The Moslehi delegation represented high-ranking Iranian military and intelligence chiefs, while Prince Nayef was attended by the heads of Saudi intelligence services, including Director of General Intelligence Prince Muqrin bin Abdul Aziz.
The two figures conspicuously absent were the top men orchestrating the Arab Revolt and Iraq from opposite sides of the table: Saudi National Security Adviser Prince Bandar bin Sultan and commander of the Iranian Al Qods Brigades, Gen. Qassem Soleimani.
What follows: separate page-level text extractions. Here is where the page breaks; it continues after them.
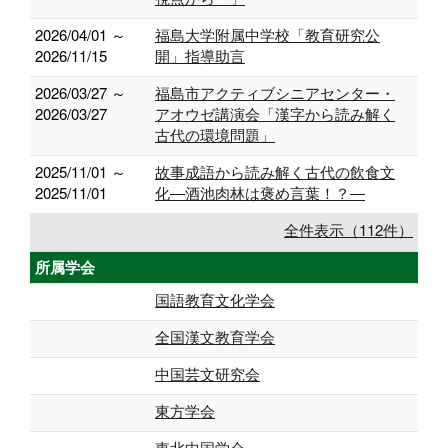
2026/04/01 ～
福島大学附属中学校「教育研究公
2026/11/15
開」指導助言
2026/03/27 ～
福島市アクティブシニアセンター・
2026/03/27
アオウゼ講演会「漢字から読み解く
古代の環境問題」
2025/11/01 ～
故事成語から読み解く古代の飲食文
2025/11/01
化―酒池肉林は褒め言葉！？―
全件表示（112件）
所属学会
国語教育文化学会
全国漢文教育学会
中国芸文研究会
東方学会
東北中国学会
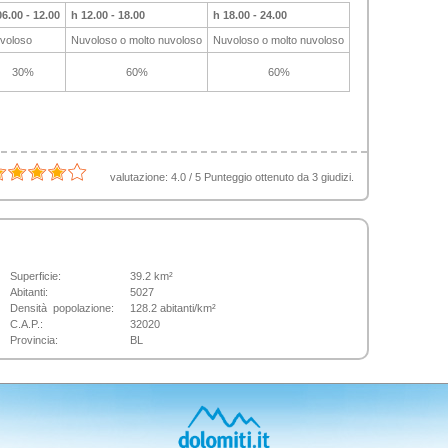
06.00 - 12.00
h 12.00 - 18.00
h 18.00 - 24.00
voloso
Nuvoloso o molto nuvoloso
Nuvoloso o molto nuvoloso
30%
60%
60%
valutazione:
4.0
/
5
Punteggio ottenuto da
3
giudizi.
Superficie:
39.2 km²
Abitanti:
5027
Densità popolazione:
128.2 abitanti/km²
C.A.P.:
32020
Provincia:
BL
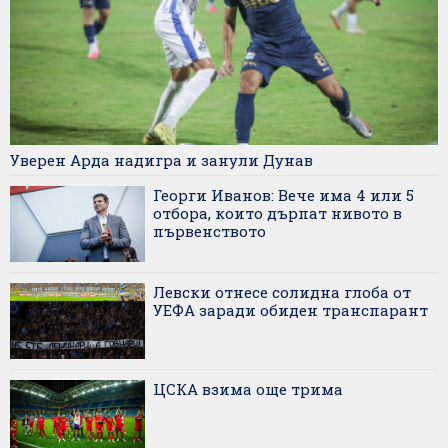
Уверен Арда надигра и занули Дунав
Георги Иванов: Вече има 4 или 5
отбора, които дърпат нивото в
първенството
Левски отнесе солидна глоба от
УЕФА заради обиден транспарант
ЦСКА взима още трима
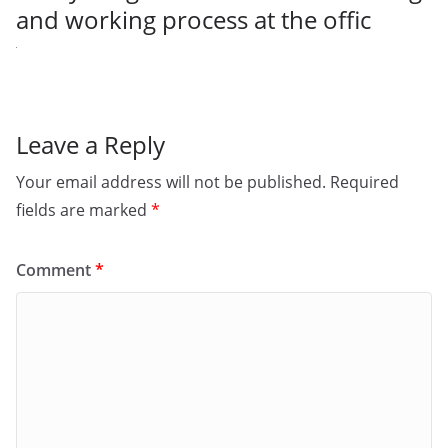
and working process at the offic
Leave a Reply
Your email address will not be published.
Required
fields are marked
*
Comment
*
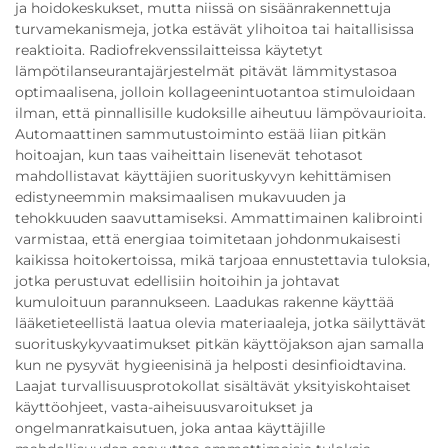
ja hoidokeskukset, mutta niissä on sisäänrakennettuja
turvamekanismeja, jotka estävät ylihoitoa tai haitallisissa
reaktioita. Radiofrekvenssilaitteissa käytetyt
lämpötilanseurantajärjestelmät pitävät lämmitystasoa
optimaalisena, jolloin kollageenintuotantoa stimuloidaan
ilman, että pinnallisille kudoksille aiheutuu lämpövaurioita.
Automaattinen sammutustoiminto estää liian pitkän
hoitoajan, kun taas vaiheittain lisenevät tehotasot
mahdollistavat käyttäjien suorituskyvyn kehittämisen
edistyneemmin maksimaalisen mukavuuden ja
tehokkuuden saavuttamiseksi. Ammattimainen kalibrointi
varmistaa, että energiaa toimitetaan johdonmukaisesti
kaikissa hoitokertoissa, mikä tarjoaa ennustettavia tuloksia,
jotka perustuvat edellisiin hoitoihin ja johtavat
kumuloituun parannukseen. Laadukas rakenne käyttää
lääketieteellistä laatua olevia materiaaleja, jotka säilyttävät
suorituskykyvaatimukset pitkän käyttöjakson ajan samalla
kun ne pysyvät hygieenisinä ja helposti desinfioidtavina.
Laajat turvallisuusprotokollat sisältävät yksityiskohtaiset
käyttöohjeet, vasta-aiheisuusvaroitukset ja
ongelmanratkaisutuen, joka antaa käyttäjille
Bandar heads the apparatus funneling weapons, money and fighters to the Syrian opposition fighting President Bashar Assad, Tehran's senior ally, while Soleimani leads the counter-campaign for keeping the Assad regime extant.
Nevertheless, the Iranian visitor is reported by debkafile’s sources as explaining to his Saudi hosts that an understanding between them had been reached before and could be reached again. He referred to the May 2008 agreement on Lebanon known as the "Doha Accord," under which Iran, the Persian Gulf states and Syria agreed that the Lebanese crisis would end without winners and losers but with a power-sharing arrangement granting representation to all the country's adversarial forces, including Hizballah.

Tehran saw no reason why the same principle could not be applied to the Syrian crisis. The bloodshed and the horrors of civil war could be saved by bringing the opposition factions into the Damascus government.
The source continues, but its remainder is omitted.